Старик-управляющий наблюдал за сборами Мина.
«Пока я не завершу свою месть, поместьем будешь управлять ты», — ответил Юнги управляющему. И тогда, под сопереживающий взгляд старческих глаз, он отправился в путь. Ничего не хотел слушать! Не мог по-другому.
Вот уже два месяца он гнался за Ким Сокджином. Был он и южнее Ханяна, и в порту Инчхон, и в Хванхэ, в том самом храме, где перенёсся в этот век. В свой век.
Его далёкий путь привёл к северной границе, где летний зной и комары вовсю бесчинствовали, обжигая и кусая не успевшую загрубеть благородную белую кожу. За время своего похода Юнги повстречал множество людей и множество врагов. Ему пришлось столкнуться и с большим количеством разочарований, характеризующих жизнь в этом мире: не всем он способен отомстить, и не всегда это дело сиюминутное. Месть, в конце концов, — это блюдо, которое подают холодным.
После освобождения и принятия нового звания, Мин Юнги первым делом направился к сестре, чтобы спросить с неё за смерть кронпринца… Было волнительно. Тяжело. Не просто находиться в трауре, но понимать, что кровь от твоей крови убила самое дорогое, что у тебя было. Убила ли? Это предстояло выяснить.
Юнги подготовился, как мог, и морально, и не только; взял маленький ножик, не будучи уверенным, что готов его применить.
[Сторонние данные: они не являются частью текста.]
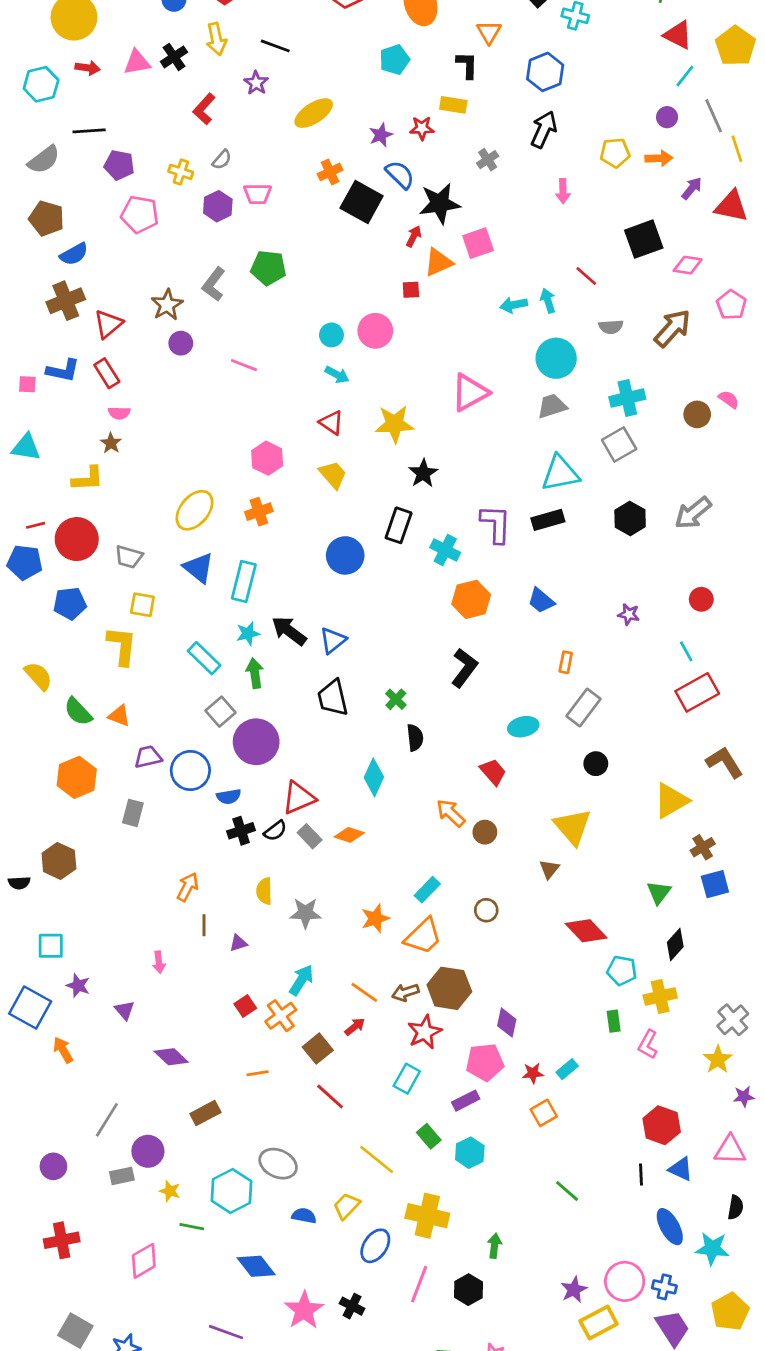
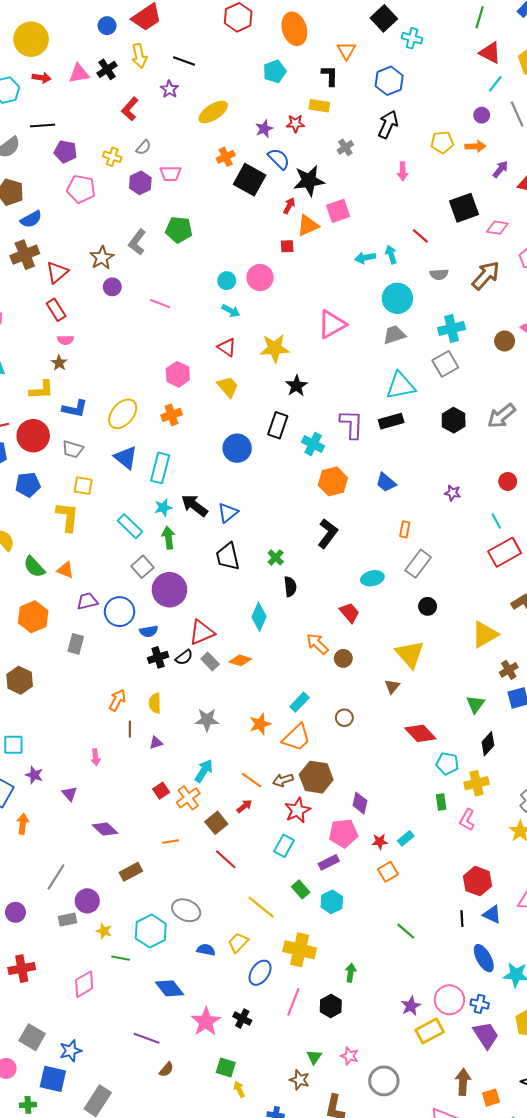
blue L-shape: (63, 371) -> (75, 409), moved
yellow semicircle: (264, 891) -> (155, 703), moved
orange arrow: (63, 1050) -> (23, 824), turned 36

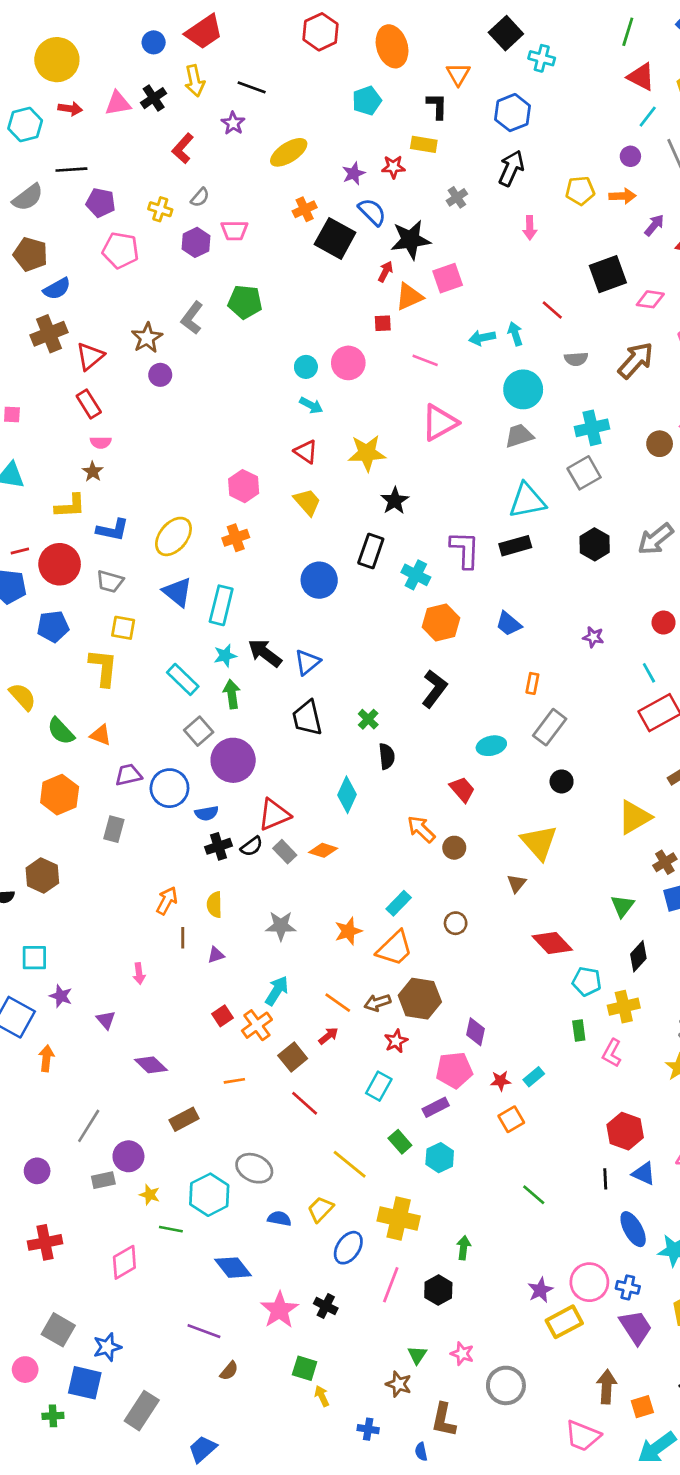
pink line: (160, 304) -> (425, 360), moved
red star: (297, 810) -> (396, 1041), size x0.7

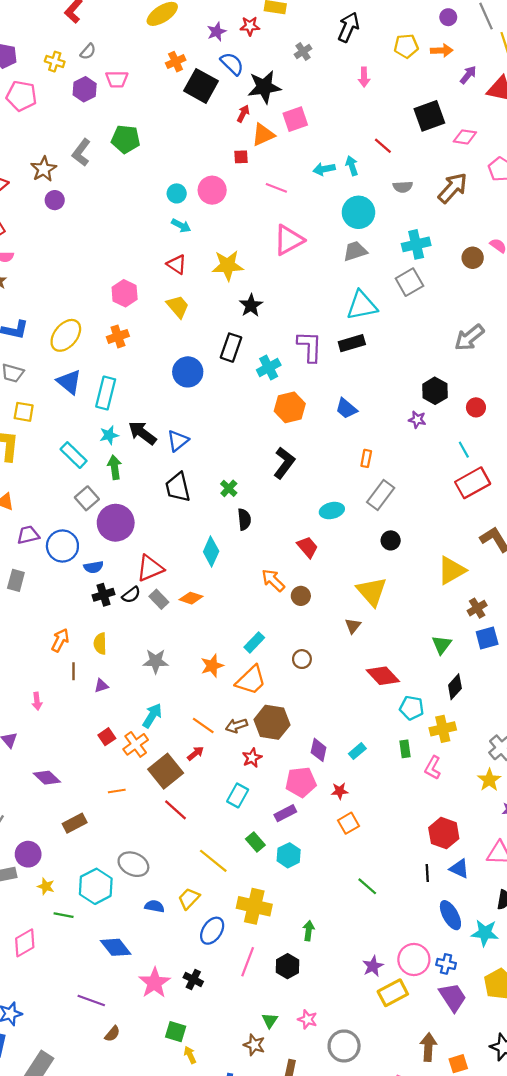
black hexagon: (595, 544) -> (435, 391), moved
cyan cross: (416, 575) -> (269, 368), turned 35
brown square: (293, 1057) -> (166, 771), size x1.4
cyan rectangle: (534, 1077) -> (357, 751), moved

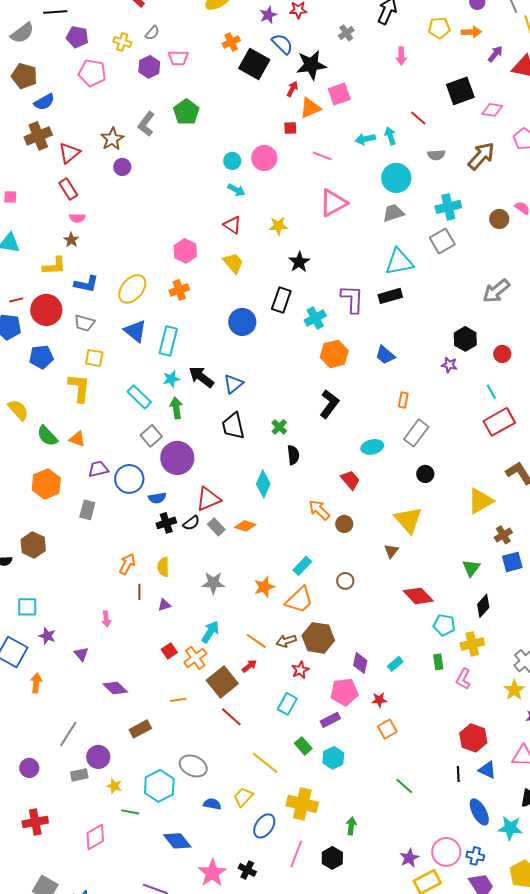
green pentagon: (126, 139) -> (186, 112), turned 30
yellow star: (228, 266) -> (278, 226), size x0.7

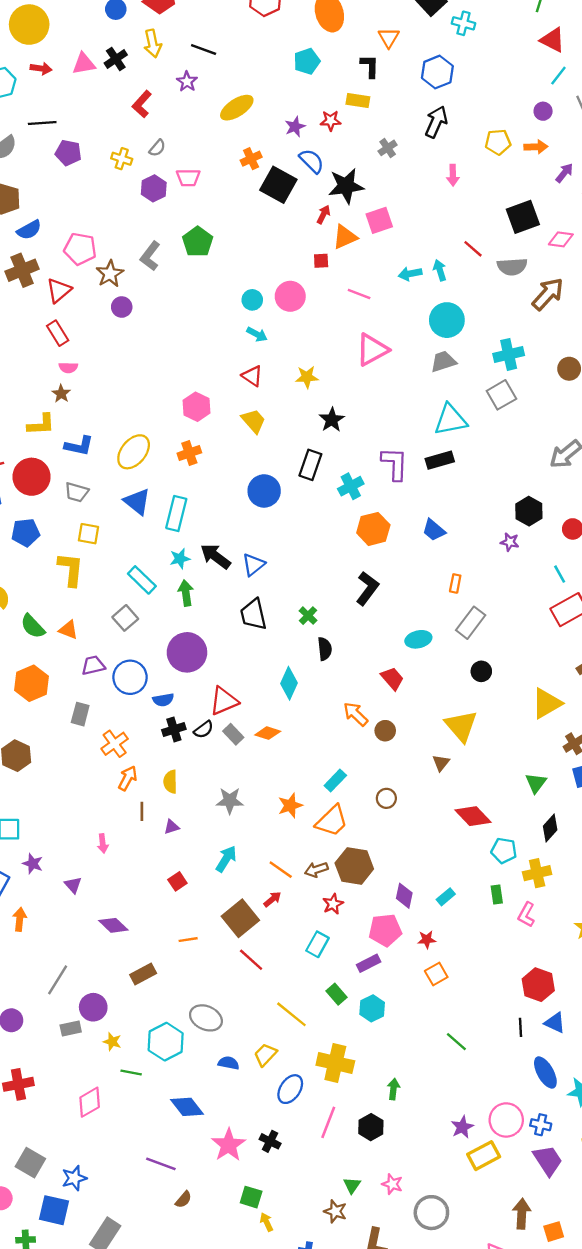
pink pentagon: (92, 73) -> (80, 249), moved
gray semicircle: (436, 155) -> (512, 267), moved, size x1.4
gray square: (151, 436) -> (125, 618), moved
orange cross: (195, 658) -> (115, 744), moved

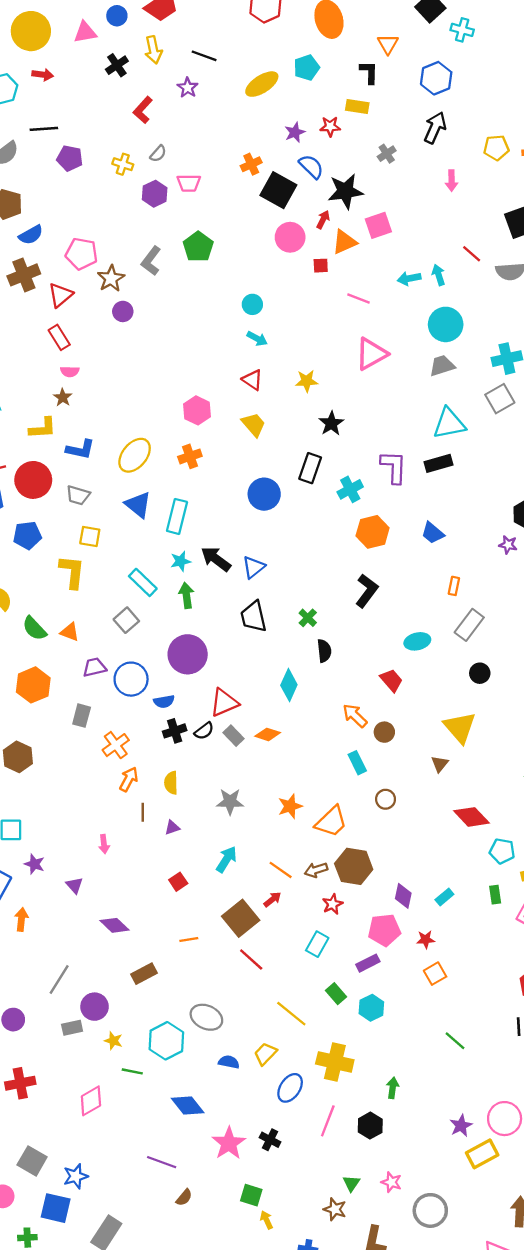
pink triangle: (84, 64) -> (85, 32), moved
yellow ellipse: (237, 108) -> (262, 84), moved
pink circle: (290, 296) -> (290, 237), moved
cyan rectangle: (335, 781) -> (357, 763), moved, turned -70

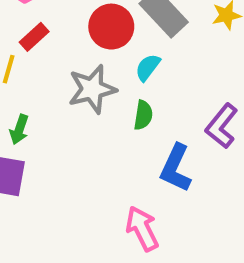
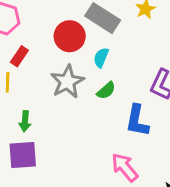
green semicircle: (143, 115) -> (106, 91), turned 54

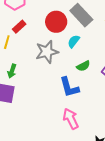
green semicircle: (106, 91) -> (83, 66), moved
blue L-shape: (137, 121) -> (69, 87), moved, turned -40

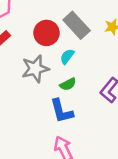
green semicircle: (83, 66) -> (68, 84), moved

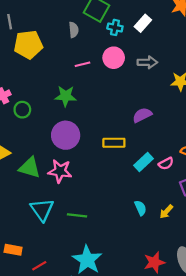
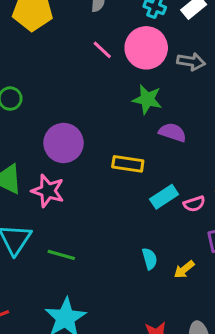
pink circle: (114, 58) -> (146, 48), size x1.4
pink line: (83, 64) -> (102, 50), turned 48
green star: (66, 96) -> (147, 99), moved
purple semicircle: (142, 115) -> (172, 132), turned 36

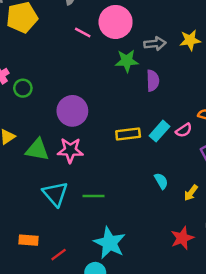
gray arrow: (191, 62) -> (155, 44), moved
purple semicircle: (172, 132) -> (153, 81), turned 85
yellow rectangle: (128, 164) -> (128, 134), moved
yellow arrow: (184, 270) -> (191, 193), moved

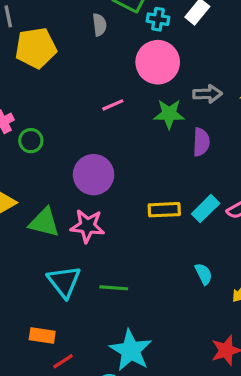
pink line: (83, 32) -> (113, 105), moved, turned -56
orange rectangle: (29, 240) -> (42, 336), moved

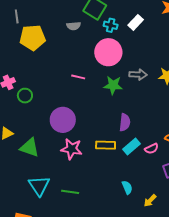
gray semicircle: (100, 25) -> (74, 26), turned 88
pink line: (113, 105) -> (78, 77), turned 32
purple semicircle: (201, 142) -> (125, 122), moved
pink star: (87, 226) -> (72, 149), moved

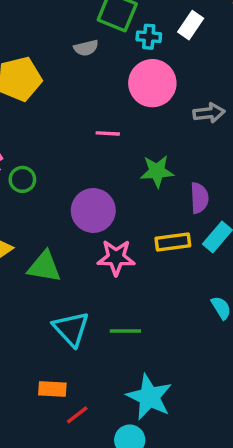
green star: (113, 85) -> (157, 171), moved

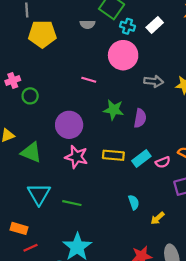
purple semicircle: (199, 198) -> (140, 118), moved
С ним был и меч, но использовать тот против охраны Её величества в одиночку даже в том отчаянии, в каком он находился, Юнги не решился.
Имение Минов в Кэгёне с его простодушными обитателями превратилось в крепость королевы: и место заточения, и оборонительный пункт. У ворот стояли люди с копьями. Чтобы попасть в собственный дом, Мину пришлось красться через каменную стену. Он уверен — попроси о визите — не пустили бы, ни в ранний час, ни в этот, ночью, тем более.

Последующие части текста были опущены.